> Exercise brief:
Establish how many lines in the records below include the word "comunicaciones"; respond with that number only.

══ Entries supplied

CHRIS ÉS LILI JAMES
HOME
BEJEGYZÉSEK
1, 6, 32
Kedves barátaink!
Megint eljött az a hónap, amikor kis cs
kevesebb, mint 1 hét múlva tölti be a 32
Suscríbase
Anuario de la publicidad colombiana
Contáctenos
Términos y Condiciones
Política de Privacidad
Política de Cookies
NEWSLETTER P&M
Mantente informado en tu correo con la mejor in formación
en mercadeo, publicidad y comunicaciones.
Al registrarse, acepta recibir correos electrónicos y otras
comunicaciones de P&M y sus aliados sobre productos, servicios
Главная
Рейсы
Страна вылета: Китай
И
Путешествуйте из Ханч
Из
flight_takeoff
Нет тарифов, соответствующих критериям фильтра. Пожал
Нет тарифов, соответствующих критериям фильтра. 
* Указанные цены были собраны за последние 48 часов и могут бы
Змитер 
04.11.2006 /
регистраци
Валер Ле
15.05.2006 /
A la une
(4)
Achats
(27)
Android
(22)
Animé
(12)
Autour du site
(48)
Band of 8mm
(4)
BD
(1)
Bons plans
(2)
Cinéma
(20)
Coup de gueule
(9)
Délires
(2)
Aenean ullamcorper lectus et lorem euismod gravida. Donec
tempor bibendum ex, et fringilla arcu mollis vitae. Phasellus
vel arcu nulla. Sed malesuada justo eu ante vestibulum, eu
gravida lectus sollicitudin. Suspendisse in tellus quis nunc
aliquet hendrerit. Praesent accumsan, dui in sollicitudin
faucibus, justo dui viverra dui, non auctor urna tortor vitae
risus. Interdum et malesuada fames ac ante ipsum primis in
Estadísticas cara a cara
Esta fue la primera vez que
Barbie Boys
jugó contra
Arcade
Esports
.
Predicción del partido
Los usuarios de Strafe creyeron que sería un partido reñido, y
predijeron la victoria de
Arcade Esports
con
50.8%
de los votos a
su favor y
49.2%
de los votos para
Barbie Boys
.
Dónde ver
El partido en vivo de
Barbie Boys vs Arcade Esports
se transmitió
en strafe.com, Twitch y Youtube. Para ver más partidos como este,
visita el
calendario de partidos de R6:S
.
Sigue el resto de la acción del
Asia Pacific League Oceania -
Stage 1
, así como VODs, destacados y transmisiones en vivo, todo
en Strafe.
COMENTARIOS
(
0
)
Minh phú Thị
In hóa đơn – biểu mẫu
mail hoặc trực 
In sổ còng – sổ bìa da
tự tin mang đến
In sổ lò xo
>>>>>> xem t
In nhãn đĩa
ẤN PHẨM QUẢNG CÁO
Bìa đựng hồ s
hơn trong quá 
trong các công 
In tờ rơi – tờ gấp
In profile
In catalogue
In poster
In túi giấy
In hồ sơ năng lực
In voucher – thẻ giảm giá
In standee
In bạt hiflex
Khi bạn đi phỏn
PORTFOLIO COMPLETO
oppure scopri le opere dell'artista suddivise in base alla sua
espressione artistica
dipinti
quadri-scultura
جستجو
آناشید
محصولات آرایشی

════

> The completed task:
2